## Stored dataset items
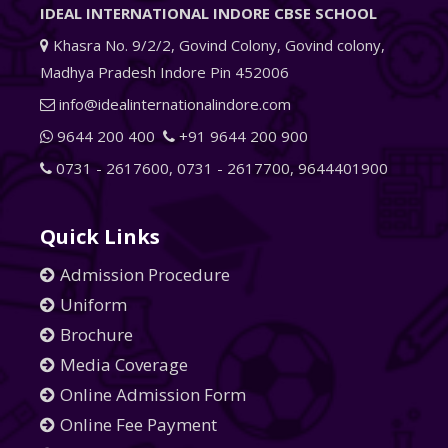
IDEAL INTERNATIONAL INDORE CBSE SCHOOL
Khasra No. 9/2/2, Govind Colony, Govind colony,
Madhya Pradesh Indore Pin 452006
info@idealinternationalindore.com
9644 200 400
+91 9644 200 900
0731 - 2617600
,
0731 - 2617700
,
9644401900
Quick Links
Admission Procedure
Uniform
Brochure
Media Coverage
Online Admission Form
Online Fee Payment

## REQUIRED ACTION
Each line of the records is to be reproduced exactly, and each picture dropped.

## TASK OUTPUT
IDEAL INTERNATIONAL INDORE CBSE SCHOOL
Khasra No. 9/2/2, Govind Colony, Govind colony,
Madhya Pradesh Indore Pin 452006
info@idealinternationalindore.com
9644 200 400
+91 9644 200 900
0731 - 2617600
,
0731 - 2617700
,
9644401900
Quick Links
Admission Procedure
Uniform
Brochure
Media Coverage
Online Admission Form
Online Fee Payment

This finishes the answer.